A Faith That Does Justice engages The Spiritual Exercises of St. Ignatius of Loyola [1] (Exercises) to discern God’s will and live faith in action on behalf of all God’s people. When appropriately adapted they offer a way for all people of good will to do the same. This essay features First Principle and Foundation, the preamble to the Exercises. Its acceptance is essential to a successful experience of the graces that flow from the Exercises.

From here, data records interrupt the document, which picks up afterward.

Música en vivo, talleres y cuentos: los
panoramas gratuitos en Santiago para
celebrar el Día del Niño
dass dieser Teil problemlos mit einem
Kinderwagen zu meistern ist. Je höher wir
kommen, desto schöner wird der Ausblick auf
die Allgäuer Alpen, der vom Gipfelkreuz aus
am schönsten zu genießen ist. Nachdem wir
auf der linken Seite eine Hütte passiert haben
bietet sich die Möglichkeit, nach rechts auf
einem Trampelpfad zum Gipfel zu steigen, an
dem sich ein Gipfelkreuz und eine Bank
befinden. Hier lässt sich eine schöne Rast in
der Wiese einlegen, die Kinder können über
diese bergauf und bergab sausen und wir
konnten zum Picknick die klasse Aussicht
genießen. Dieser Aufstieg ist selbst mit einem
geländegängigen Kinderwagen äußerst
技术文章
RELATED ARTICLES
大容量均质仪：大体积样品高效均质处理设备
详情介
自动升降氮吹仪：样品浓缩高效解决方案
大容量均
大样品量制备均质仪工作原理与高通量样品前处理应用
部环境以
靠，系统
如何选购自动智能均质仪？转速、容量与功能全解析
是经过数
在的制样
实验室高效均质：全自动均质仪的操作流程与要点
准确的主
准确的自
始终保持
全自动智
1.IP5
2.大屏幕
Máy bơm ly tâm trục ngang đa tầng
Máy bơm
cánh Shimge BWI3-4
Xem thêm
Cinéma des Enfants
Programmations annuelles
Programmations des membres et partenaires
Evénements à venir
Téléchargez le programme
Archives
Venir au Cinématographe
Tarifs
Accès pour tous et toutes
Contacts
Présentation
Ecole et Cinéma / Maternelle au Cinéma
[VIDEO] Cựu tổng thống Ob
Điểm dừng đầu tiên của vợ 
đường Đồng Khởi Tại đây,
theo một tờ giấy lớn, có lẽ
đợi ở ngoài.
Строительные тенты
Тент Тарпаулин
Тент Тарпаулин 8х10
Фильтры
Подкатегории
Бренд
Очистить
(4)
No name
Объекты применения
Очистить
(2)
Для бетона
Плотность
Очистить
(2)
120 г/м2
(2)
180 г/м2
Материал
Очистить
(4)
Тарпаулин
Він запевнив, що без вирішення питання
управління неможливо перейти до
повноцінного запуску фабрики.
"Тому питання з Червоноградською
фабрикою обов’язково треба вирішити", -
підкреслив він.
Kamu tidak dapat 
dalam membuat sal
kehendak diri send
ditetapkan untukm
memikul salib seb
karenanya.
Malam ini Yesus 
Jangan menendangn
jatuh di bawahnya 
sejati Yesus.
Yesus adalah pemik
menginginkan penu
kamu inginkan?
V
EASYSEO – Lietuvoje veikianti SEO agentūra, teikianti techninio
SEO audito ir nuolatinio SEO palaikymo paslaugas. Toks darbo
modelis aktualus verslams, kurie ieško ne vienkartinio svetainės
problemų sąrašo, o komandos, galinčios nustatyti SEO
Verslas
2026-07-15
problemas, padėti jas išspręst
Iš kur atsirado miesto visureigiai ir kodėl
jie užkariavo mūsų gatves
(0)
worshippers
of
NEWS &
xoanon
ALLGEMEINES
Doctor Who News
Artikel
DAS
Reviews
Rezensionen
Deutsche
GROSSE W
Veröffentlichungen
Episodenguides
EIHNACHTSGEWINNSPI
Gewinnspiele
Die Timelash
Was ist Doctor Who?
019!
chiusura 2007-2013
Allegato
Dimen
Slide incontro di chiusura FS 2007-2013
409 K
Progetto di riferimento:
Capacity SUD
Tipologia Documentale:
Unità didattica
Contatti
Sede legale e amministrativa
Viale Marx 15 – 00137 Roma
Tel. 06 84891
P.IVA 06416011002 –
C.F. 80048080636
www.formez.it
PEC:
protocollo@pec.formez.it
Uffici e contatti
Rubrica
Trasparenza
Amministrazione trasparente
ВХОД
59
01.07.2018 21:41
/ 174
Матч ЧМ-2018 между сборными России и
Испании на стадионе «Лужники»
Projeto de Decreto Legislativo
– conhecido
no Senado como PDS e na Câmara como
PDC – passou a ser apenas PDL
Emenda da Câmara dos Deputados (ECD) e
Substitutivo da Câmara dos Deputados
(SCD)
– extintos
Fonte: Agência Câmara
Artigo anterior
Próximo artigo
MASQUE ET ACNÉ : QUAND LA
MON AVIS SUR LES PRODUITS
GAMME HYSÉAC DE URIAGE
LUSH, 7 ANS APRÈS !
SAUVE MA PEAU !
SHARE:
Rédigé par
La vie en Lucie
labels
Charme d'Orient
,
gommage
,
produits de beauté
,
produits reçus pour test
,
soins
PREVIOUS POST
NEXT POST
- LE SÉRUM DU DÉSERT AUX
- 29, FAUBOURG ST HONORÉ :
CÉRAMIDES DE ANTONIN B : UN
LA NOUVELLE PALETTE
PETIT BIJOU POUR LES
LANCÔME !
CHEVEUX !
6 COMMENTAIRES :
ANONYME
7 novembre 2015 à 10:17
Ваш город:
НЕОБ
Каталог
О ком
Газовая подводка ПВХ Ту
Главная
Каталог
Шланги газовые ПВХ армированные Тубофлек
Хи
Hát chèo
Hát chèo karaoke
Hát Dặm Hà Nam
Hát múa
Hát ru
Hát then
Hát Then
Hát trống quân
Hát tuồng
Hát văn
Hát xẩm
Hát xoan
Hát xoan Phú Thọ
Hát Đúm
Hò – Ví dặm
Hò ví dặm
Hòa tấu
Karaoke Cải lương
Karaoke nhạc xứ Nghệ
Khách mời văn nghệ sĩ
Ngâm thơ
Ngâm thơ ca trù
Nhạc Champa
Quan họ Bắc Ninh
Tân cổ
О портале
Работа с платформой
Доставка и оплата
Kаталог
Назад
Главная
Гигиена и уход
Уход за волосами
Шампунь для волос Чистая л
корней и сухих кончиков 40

People are created to praise, reverence, and serve God our Lord, and by this means to save their soul; the other things on the face of the earth are created for people to help them in attaining the end for which they are created. Consequently, people are to make use of them in so far as they help them in the attainment of their end, and they must rid themselves of them in so far as they prove a hindrance to them. Therefore, we must make ourselves indifferent to all created things, as far as we are allowed free choice and are not under any prohibition. Consequently, as far as we are concerned, we should not prefer health to sickness, riches to poverty, honor to dishonor, a long life to a short life. The same holds true for all other things. Our one desire and choice should be what is more conducive to the end for which we are created.[2]
The First Principle and Foundation offers several directives that ground our lives in an ordered vision of reality. Its intent is to help us reach our fulfillment as participators in God’s ongoing plan for the creation and salvation of this world, and by this means achieve the true end of our existence, “the salvation of our soul”[3].
First, we exist to offer praise, reverence and service to God, the very source of our being and all of creation. In doing so, we live subordinate to, but in relationship with God and a creation that extends from the depths of the oceans to the outer reaches of space. The latter relationship has obvious implications not just for how we treat other human beings, but also for the environment and all that exists within it.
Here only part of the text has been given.